The conditional transfer is regulated by Section 25 of The Transfer of Property Act of 1882. Any transfer that has conditions attached to it from one party to the other party is conditional in property law.
For example, X offers to transfer his property to Y, but the condition attached is that Y has to give up his car. So this transfer is completed when Y agrees and gives his vehicle for receiving the property.
This is a conditional transfer in property law.
Conditional Transfer in Property Law
Some key points make the conditional transfer in property law a valid one.
- The conditions should not be prohibited by law.
- The conditions imposed should not involve any fraud or coercion acts.
- The conditional transfer in property law must not expect impossible or life-threatening tasks or acts.
- There should be no public policy and interest violations when making a conditional transfer in property law.
- The party should not transfer based on any immoral motives.
- The conditional transfer in property law should be free from any act that causes harm and damage to a person or any property.
Different Types of Conditional Transfer in Property Law
As per the Transfer of Property Act 1882, there are three types of specific conditional transfer in property law, and other types are imposed at times when transferring land documents.
The types should also abide by the requirements of a valid conditional transfer in property law as per Section 25.
1. Condition Precedent: As per Section 26 of the Transfer of Property Act 1882, the conditions that must be fulfilled before the property transfer is called a condition precedent.
- It is not mandatory or strictly followed by the parties when the actual transfer occurs as per the conditional transfer in property law. It can also be done with substantial compliance with the Transfer.
- Any party can ask for a condition with substantial compliance before the land documents are transferred to the other party’s name.
Wilkinson vs. Wilkinson
- The party asked the other party to end the marriage and divorce the husband for the transfer to be completed.
- This is an immoral act that violates the other party’s interests. Hence, it was termed void, and the court held it invalid to go through with an act against public policy.
2. Condition subsequent: As per Section 29 of the Transfer of Property Act 1882, the conditions that must be fulfilled after the property transfer is called a condition subsequent.

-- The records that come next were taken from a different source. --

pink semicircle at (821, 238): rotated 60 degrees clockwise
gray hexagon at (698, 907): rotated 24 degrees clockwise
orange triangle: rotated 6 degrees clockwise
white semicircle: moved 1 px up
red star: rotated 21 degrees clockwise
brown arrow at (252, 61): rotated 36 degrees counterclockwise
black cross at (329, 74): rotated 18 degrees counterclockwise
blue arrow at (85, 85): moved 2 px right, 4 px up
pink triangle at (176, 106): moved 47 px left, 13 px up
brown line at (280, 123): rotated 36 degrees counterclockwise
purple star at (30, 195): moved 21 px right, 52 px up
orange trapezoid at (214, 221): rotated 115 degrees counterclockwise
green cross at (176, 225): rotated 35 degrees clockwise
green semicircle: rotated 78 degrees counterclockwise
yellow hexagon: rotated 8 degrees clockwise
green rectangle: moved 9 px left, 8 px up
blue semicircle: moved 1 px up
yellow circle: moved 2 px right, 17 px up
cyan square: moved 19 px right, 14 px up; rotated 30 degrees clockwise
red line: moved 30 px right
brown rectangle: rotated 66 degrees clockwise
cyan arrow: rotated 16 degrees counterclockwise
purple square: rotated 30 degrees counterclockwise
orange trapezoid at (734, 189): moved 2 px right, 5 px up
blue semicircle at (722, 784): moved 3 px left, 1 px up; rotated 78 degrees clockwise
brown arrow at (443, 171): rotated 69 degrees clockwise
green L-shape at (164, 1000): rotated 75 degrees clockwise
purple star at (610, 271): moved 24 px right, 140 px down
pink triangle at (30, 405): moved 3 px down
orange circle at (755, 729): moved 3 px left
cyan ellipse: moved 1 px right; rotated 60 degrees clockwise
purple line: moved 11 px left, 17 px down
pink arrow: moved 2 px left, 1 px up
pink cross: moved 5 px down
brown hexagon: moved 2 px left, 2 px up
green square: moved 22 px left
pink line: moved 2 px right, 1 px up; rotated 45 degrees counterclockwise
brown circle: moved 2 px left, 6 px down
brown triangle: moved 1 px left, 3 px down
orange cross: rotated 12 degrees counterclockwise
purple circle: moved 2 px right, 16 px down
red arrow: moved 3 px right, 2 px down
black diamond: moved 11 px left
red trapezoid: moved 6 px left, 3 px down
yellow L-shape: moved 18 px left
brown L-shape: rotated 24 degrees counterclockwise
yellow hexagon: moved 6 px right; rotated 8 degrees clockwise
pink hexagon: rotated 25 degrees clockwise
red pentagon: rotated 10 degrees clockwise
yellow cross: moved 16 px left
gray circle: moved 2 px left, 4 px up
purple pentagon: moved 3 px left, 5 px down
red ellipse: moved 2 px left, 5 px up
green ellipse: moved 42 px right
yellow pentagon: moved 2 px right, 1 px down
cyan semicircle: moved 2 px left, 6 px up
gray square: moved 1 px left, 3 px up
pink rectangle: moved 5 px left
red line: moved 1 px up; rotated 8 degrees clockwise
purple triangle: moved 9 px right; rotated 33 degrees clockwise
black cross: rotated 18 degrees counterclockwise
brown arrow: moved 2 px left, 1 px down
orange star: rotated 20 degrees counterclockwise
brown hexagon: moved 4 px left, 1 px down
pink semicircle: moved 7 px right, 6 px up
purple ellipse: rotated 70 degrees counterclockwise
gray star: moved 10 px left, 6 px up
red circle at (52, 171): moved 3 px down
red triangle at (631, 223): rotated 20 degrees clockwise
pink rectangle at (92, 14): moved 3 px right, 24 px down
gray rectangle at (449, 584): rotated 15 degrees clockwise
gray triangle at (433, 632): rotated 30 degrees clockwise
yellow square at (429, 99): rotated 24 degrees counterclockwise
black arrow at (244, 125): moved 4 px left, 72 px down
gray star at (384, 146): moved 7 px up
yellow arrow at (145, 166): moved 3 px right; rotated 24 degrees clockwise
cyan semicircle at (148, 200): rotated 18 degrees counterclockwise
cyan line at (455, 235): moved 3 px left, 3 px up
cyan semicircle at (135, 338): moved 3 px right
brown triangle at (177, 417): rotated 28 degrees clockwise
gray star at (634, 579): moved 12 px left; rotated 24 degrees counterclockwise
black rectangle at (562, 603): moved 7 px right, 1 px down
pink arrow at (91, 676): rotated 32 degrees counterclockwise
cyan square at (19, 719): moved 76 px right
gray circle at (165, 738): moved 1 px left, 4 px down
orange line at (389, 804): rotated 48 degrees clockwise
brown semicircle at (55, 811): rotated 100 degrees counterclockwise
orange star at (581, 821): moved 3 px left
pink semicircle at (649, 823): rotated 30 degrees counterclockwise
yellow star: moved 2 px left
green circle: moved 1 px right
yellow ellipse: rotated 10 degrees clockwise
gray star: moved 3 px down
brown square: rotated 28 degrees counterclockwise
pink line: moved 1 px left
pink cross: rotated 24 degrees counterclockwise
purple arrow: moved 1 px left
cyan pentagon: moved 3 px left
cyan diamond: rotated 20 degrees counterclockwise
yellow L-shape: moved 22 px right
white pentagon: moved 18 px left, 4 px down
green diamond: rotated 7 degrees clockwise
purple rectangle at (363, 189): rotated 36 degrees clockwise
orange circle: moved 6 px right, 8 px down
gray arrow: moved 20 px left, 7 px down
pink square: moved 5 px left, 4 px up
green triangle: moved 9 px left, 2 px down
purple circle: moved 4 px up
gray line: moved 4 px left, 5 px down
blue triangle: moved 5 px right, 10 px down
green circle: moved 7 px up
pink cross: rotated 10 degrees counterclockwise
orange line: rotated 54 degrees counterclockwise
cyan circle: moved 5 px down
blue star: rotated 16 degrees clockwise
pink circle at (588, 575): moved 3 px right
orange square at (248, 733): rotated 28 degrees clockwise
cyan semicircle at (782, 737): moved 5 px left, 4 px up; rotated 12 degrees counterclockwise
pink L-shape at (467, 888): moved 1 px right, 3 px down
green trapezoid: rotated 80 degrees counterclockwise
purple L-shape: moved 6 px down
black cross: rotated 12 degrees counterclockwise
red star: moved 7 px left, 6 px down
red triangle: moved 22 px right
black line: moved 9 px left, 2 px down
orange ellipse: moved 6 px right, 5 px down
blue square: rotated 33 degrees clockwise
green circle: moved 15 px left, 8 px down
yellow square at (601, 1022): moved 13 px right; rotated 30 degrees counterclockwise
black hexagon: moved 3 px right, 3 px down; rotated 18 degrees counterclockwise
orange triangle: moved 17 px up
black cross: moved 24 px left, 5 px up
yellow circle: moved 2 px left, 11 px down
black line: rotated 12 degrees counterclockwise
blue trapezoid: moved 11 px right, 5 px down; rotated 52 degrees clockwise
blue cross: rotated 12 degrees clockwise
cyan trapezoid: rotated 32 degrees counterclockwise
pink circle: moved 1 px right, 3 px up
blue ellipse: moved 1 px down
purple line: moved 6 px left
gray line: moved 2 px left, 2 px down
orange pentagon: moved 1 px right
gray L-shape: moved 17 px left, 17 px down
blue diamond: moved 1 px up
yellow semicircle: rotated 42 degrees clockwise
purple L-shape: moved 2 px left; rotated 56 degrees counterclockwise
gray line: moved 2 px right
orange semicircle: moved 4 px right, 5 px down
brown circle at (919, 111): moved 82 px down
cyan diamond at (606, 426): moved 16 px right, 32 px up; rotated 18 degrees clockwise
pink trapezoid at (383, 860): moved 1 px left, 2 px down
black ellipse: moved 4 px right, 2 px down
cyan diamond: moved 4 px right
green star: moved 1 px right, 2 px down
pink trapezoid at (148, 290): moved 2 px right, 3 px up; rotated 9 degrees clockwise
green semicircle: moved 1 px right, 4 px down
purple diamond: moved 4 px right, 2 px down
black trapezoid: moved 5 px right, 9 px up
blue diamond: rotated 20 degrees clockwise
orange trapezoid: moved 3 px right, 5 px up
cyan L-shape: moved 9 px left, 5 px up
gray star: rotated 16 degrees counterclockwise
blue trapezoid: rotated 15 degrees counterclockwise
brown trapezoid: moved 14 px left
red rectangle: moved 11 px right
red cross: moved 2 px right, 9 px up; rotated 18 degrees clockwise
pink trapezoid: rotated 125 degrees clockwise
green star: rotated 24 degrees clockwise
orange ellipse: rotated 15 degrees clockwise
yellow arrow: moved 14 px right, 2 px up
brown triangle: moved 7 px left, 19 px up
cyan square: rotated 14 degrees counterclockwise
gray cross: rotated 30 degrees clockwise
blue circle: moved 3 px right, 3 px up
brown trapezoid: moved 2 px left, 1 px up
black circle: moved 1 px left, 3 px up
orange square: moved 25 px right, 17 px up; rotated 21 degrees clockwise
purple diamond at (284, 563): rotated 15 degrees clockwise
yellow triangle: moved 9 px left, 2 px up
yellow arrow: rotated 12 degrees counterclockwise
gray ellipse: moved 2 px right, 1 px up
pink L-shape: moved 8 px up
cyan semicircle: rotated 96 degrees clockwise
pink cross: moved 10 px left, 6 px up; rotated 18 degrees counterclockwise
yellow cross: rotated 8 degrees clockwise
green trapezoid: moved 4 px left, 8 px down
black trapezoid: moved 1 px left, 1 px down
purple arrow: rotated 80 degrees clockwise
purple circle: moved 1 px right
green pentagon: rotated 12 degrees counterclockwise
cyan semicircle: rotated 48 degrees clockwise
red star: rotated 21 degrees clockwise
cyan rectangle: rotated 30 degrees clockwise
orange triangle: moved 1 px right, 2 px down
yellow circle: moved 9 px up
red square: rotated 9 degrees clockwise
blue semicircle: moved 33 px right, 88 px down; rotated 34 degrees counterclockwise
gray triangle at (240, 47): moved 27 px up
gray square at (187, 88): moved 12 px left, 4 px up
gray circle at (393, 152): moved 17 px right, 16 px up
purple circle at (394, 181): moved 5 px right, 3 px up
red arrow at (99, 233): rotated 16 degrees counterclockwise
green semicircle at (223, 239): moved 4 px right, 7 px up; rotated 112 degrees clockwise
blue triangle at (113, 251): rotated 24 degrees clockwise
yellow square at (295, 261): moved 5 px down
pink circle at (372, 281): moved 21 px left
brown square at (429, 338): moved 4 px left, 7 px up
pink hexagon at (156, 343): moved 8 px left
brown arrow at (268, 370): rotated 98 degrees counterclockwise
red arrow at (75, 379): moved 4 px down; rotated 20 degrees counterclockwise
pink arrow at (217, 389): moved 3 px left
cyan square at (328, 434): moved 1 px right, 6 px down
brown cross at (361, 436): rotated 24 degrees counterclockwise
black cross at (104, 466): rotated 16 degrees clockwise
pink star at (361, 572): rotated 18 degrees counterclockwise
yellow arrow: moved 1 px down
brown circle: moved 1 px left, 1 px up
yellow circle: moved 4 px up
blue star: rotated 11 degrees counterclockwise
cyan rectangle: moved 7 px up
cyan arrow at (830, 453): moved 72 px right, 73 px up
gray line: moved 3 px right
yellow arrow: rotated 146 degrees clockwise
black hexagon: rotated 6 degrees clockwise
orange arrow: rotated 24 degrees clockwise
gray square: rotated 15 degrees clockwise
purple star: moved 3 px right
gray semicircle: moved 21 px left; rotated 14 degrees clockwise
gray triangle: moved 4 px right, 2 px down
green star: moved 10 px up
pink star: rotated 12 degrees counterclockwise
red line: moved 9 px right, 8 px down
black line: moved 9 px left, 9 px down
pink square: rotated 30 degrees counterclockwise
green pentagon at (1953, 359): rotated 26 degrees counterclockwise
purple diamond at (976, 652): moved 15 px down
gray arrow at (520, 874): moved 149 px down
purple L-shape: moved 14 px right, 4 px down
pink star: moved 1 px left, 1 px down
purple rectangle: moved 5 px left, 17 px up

- It is a mandatory condition that is to be strictly followed and completed. The transfer can be completed only after the subsequent has been done.
- An essential factor and requirement are that the conditional transfer in property law should be lawful and must not have fraudulent actions involved. If found to be unlawful, it will be void and cancelled by the court.
- For example, X offers to transfer the property to you on the condition that Y causes injury to Z. This is immoral and void. The transfer cannot go through with such types of conditions.
3. Condition collateral: Simultaneously fulfilling the conditions after the property transfer is condition collateral.
- This is to be followed accordingly and strictly to keep the transfer valid and avoid it from going invalid.
- The transfer will break down once the necessary has been done.
- The Hon’ble Supreme Court clarified during a case (2018) that if there are no signs about the acceptance of the transfer of property if the donor has possession of the gift involved during his lifetime.
- If the gift is not transferred, it will be cancelled at the option of the donor because there was no violation of principle and interests involved.
- The donor has such rights for cancellation of gift deeds and takes necessary legal consultation for understanding the process.
The other types of conditional transfer in property law.
As per Section 27 of the Transfer of Property Act 1882,
- A transfer can be made again by a party if one of them fails the first time they do it.
- Transferor A can choose C as transferee B has not completed the task as per the law.
- The prior disposition of the conditional transfer in property law is to be taken seriously.
- Only valid conditions can be fulfilled again if the prior task fails.
- The subsequent transfer comes into effect to break down the conditional transfer in property law.
Doctrine of Acceleration
- This will assess that the property from one party is to be given to another party if any of the first conditions fails as it was never vested for them.
- For example, A wants to transfer the property to B, and B cannot fulfil the conditions, or the transfer was not successful, or the property is unregistered. Then the property is accelerated to their legal heirs and children.
- The doctrine of Acceleration does not apply when it is a gift unless there is a specific manner of failure involved where it can be applied for another transfer.
- This counts as an exception to the conditional transfer in property law. However, the party may also take legal consultation to know where this is applicable.
- This applies here as this affects any ulterior disposition motives.
- The vested property may have conditions, and if it does not get fulfilled, the ulterior disposition takes place, and the property is transferred to the ultimate beneficiary of the other party.
Some many crucial factors and conditions are stated in the conditional transfer in property law as per the Transfer of Property Act 1882. An individual must be knowledgeable about the different provisions related to it to take better responsibility and resolutions.